In high school I had a friend who had a light red metallic '67 with a 427 in it. Another friend had a '65 Impala with a 327 three speed and I had a '66 Impala Super Sport with a 396 four speed that I taught my then girlfriend, now wife of 31 years, how to drive in. I've always thought that three year span was the best looking Impala's that GM ever made.

The interior detailing looks great on your model. The chrome inserts on the seats and the door handles and the dash, it all looks really good. You even painted the hose clamp detail under the hood! My eyes can't even see that stuff anymore let alone paint it! 
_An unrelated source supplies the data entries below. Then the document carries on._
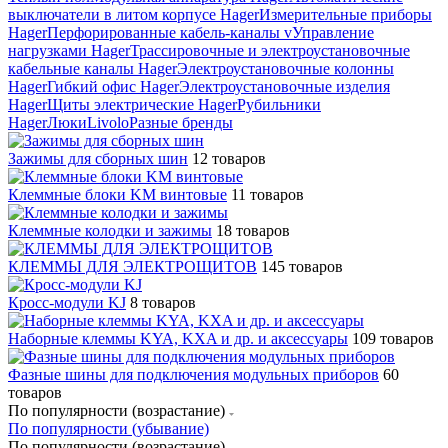
выключатели в литом корпусе Hager
Измерительные приборы
Hager
Перфорированные кабель-каналы v
Управление
нагрузками Hager
Трассировочные и электроустановочные
кабельные каналы Hager
Электроустановочные колонны
Hager
Гибкий офис Hager
Электроустановочные изделия
Hager
Щиты электрические Hager
Рубильники
Hager
Люки
Livolo
Разные бренды
Зажимы для сборных шин
12 товаров
Клеммные блоки KM винтовые
11 товаров
Клеммные колодки и зажимы
18 товаров
КЛЕММЫ ДЛЯ ЭЛЕКТРОЩИТОВ
145 товаров
Кросс-модули KJ
8 товаров
Наборные клеммы KYA, KXA и др. и аксессуары
109 товаров
Фазные шины для подключения модульных приборов
60
товаров
По популярности (возрастание)
По популярности (убывание)
По популярности (возрастание)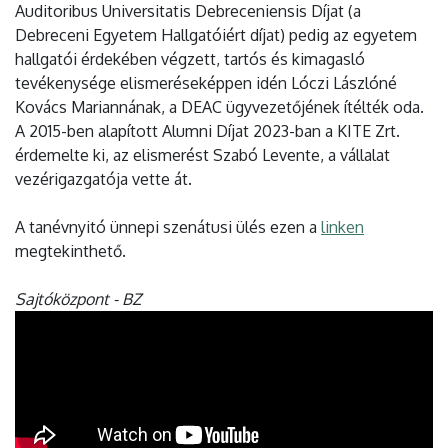
Auditoribus Universitatis Debreceniensis Díjat (a
Debreceni Egyetem Hallgatóiért díjat) pedig az egyetem
hallgatói érdekében végzett, tartós és kimagasló
tevékenysége elismeréseképpen idén Lóczi Lászlóné
Kovács Mariannának, a DEAC ügyvezetőjének ítélték oda.
A 2015-ben alapított Alumni Díjat 2023-ban a KITE Zrt.
érdemelte ki, az elismerést Szabó Levente, a vállalat
vezérigazgatója vette át.
A tanévnyitó ünnepi szenátusi ülés ezen a
linken
megtekinthető.
Sajtóközpont - BZ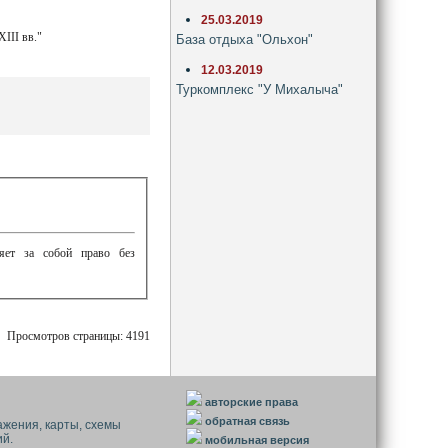
25.03.2019
III вв."
База отдыха "Ольхон"
12.03.2019
Туркомплекс "У Михалыча"
ляет за собой право без
Просмотров страницы: 4191
авторские права
обратная связь
ажения, карты, схемы
ий.
мобильная версия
I just keep going back to the top of the page and looking at this model. I think I need to get me one of these things. 

Very nice Impy!


----------



## 96gsfan (Oct 24, 2005)

Sorry guys. It is a 67. I mixed the paint myself (Testors) trying to get what I thought was Butternut. Did not get it exactly correct but I am happy with the color.


----------



## 440 dakota (Feb 23, 2006)

looks great very nice detail job and great color combo,threre was a guy here that had a built 427 with a tunnel ram and that thing could really move for a big car


----------



## 71 Charger 500 (Jan 27, 2011)

96gsfan said:


> I mixed the paint myself (Testors) trying to get what I thought was Butternut. Did not get it exactly correct but I am happy with the color.


As well you should be! It's a great model!


----------



## scottnkat (May 11, 2006)

yep. it looks really great. My dad had a '66 Super Sport. He pulled the original engine and stuck in a Corvette injected 283 in it. He'd just gotten new tires for it when some stupid kid wrecked into it that night while driving drunk.


----------



## harristotle (Aug 7, 2008)

scottnkat said:


> yep. it looks really great. My dad had a '66 Super Sport. He pulled the original engine and stuck in a Corvette injected 283 in it. He'd just gotten new tires for it when some stupid kid wrecked into it that night while driving drunk.


Ouch, that sucks!


----------